The outbreak appeared to have spread from Borno State to other states of the north-eastern region. These are states where people travel to and fro within a day. It is noteworthy that the outbreak had three waves with progressively increasing numbers with at least 12 weeks in between the waves. Our findings indicated that cases reported during the second and third waves of the cholera outbreak were mainly living in LGAs contiguous with areas that had previously reported cholera outbreaks during the first wave. An effective response to the outbreak in Borno therefore might have prevented the spread of cholera to other parts of the country. End of August 2010, during the rainy season (March to September) flooding occurred in some northern parts of Nigeria. As of October 2010 Jigawa, Katsina and Sokoto States were affected, and it was estimated that about 258,000 inhabitants were displaced due to the floods [23, 24]. Limited access to safe water resulting in contaminated food, insufficient sanitation and limited access to health services due to displacement might have contributed to the spread and impeded the containment of the outbreaks in these states during the third wave as established in other settings [68, 25].

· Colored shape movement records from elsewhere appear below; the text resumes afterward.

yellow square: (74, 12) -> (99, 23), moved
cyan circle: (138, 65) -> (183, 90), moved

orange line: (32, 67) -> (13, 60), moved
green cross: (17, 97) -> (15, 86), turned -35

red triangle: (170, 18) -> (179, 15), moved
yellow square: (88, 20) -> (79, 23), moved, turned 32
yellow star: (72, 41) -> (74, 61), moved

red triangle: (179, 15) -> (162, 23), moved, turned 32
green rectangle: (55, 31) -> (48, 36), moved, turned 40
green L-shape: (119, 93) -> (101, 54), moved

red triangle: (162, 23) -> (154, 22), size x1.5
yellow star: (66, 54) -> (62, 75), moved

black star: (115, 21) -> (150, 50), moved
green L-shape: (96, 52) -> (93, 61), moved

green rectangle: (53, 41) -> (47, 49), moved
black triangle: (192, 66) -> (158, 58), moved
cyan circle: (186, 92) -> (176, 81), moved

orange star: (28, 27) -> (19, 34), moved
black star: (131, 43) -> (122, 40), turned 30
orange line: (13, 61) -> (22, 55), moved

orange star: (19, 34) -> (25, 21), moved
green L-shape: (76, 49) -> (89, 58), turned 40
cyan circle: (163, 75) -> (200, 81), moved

Cholera cases were recorded from the beginning to the end of the outbreak in Borno State, suggesting possible endemicity of cholera in the country. This is in keeping with previous findings by Gaffga et al. and Maramovich and Deen in their separate reviews of cholera in Africa [2628].

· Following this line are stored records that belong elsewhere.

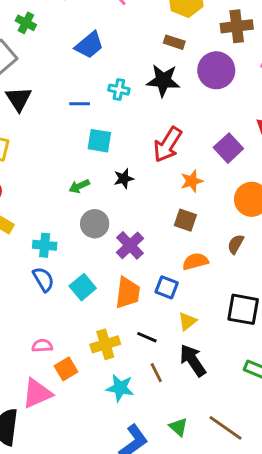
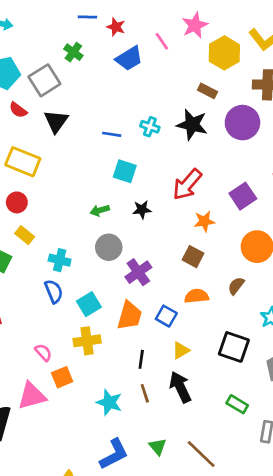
blue trapezoid: (89, 45) -> (129, 58), moved
black line: (147, 337) -> (141, 359), turned 66
yellow cross: (105, 344) -> (87, 341), moved
pink semicircle: (42, 346) -> (43, 352), turned 42

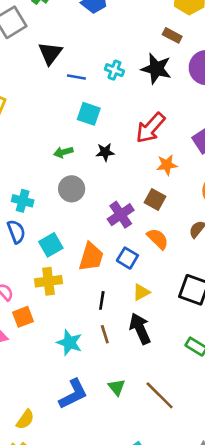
black triangle: (56, 121) -> (50, 53), moved
purple cross: (138, 272) -> (121, 215), moved
orange semicircle: (196, 296) -> (158, 239), turned 50

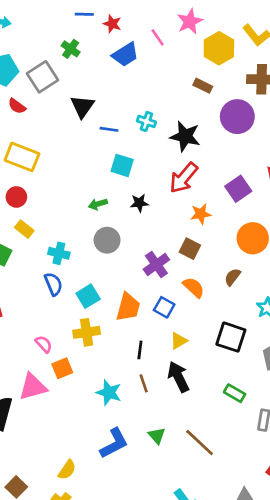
black star: (156, 69) -> (185, 136), moved

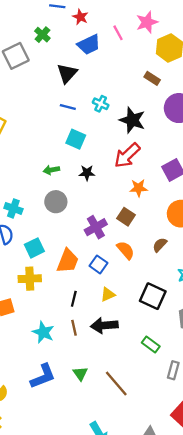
black triangle: (82, 106) -> (67, 73), moved
black arrow: (179, 377) -> (104, 325), turned -75

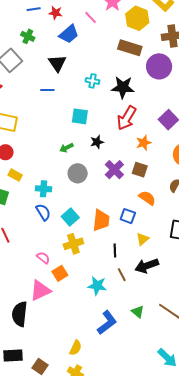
brown rectangle: (152, 78) -> (130, 48), size x1.6
blue line: (68, 107) -> (47, 90), moved
purple cross: (96, 227) -> (114, 170), moved

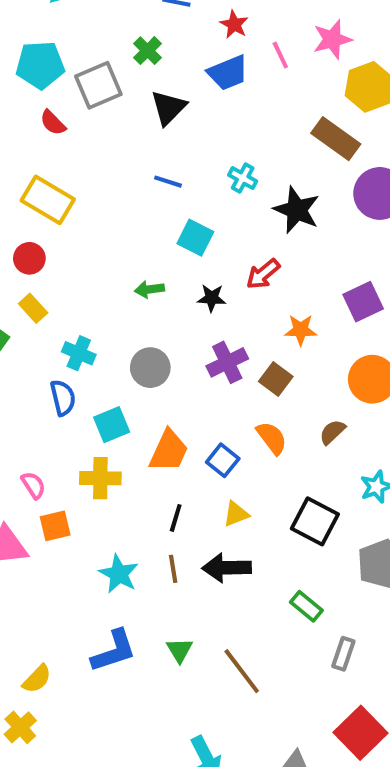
red star: (55, 13) -> (234, 24), moved
black triangle: (57, 63) -> (168, 108), moved
blue line: (47, 90) -> (168, 182), moved
red arrow: (127, 118) -> (263, 274), moved, size x0.7
gray circle: (78, 173) -> (150, 368), moved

The study highlights the challenges faced by developing countries in creating effective surveillance as well as preparedness and response to cholera outbreaks. There is the need for an effective surveillance system with the capacity to timely and appropriately respond to and contain cholera outbreaks locally before they spread to neighboring areas. The amount of data missing in the evaluation and the fact that cases reported from a whole state had no documented outcome implies that important epidemiological variables like the AR and CFR could not be accurately determined. The high number of children under 5 years documented during the outbreak indicates that the current IDSR definition that excludes children under 5 years should be reviewed for countries endemic for cholera or during outbreaks [27]. This fact has been considered by Heymann in his case definition of cholera [17].

Our findings should be interpreted with caution due to the high number of cases with incomplete information, and lack of data from eight states. This could affect the accuracy of the estimated AR and CFR as well as limit the ability to generalize our findings. The absence of data on clinical management also limits our ability to identify poor clinical case management as a cause of high CFR.


Our study showed a cholera outbreak that grew in magnitude and spread to involve the whole northern part of the country. It also showed potential endemicity of cholera in the northern part of Nigeria. There is the need for a harmonized, coordinated approach to cholera outbreaks through effective surveillance and response with emphasis on training and motivating front line health workers towards timely detection and response as well as proper documentation.